» What you should do
A faithful copy is required: retype the records from their first line through the line with "CORTESÍA: NORCECA, DIEGO", and omit the pictures.

┌─ Stored data

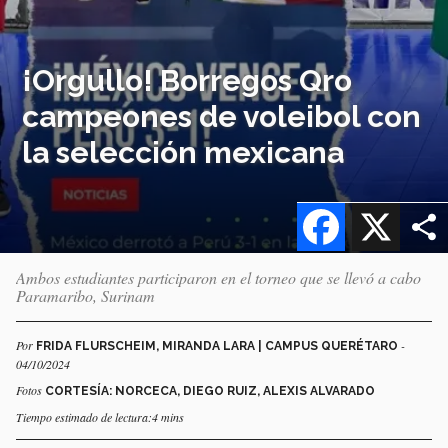
¡Orgullo! Borregos Qro
campeones de voleibol con
la selección mexicana
Facebook
X
Ambos estudiantes participaron en el torneo que se llevó a cabo
Paramaribo, Surinam
Por
-
FRIDA FLURSCHEIM, MIRANDA LARA | CAMPUS QUERÉTARO
04/10/2024
Fotos
CORTESÍA: NORCECA, DIEGO RUIZ, ALEXIS ALVARADO
Tiempo estimado de lectura:4 mins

└─

» Output
¡Orgullo! Borregos Qro
campeones de voleibol con
la selección mexicana
Facebook
X
Ambos estudiantes participaron en el torneo que se llevó a cabo
Paramaribo, Surinam
Por
-
FRIDA FLURSCHEIM, MIRANDA LARA | CAMPUS QUERÉTARO
04/10/2024
Fotos
CORTESÍA: NORCECA, DIEGO RUIZ, ALEXIS ALVARADO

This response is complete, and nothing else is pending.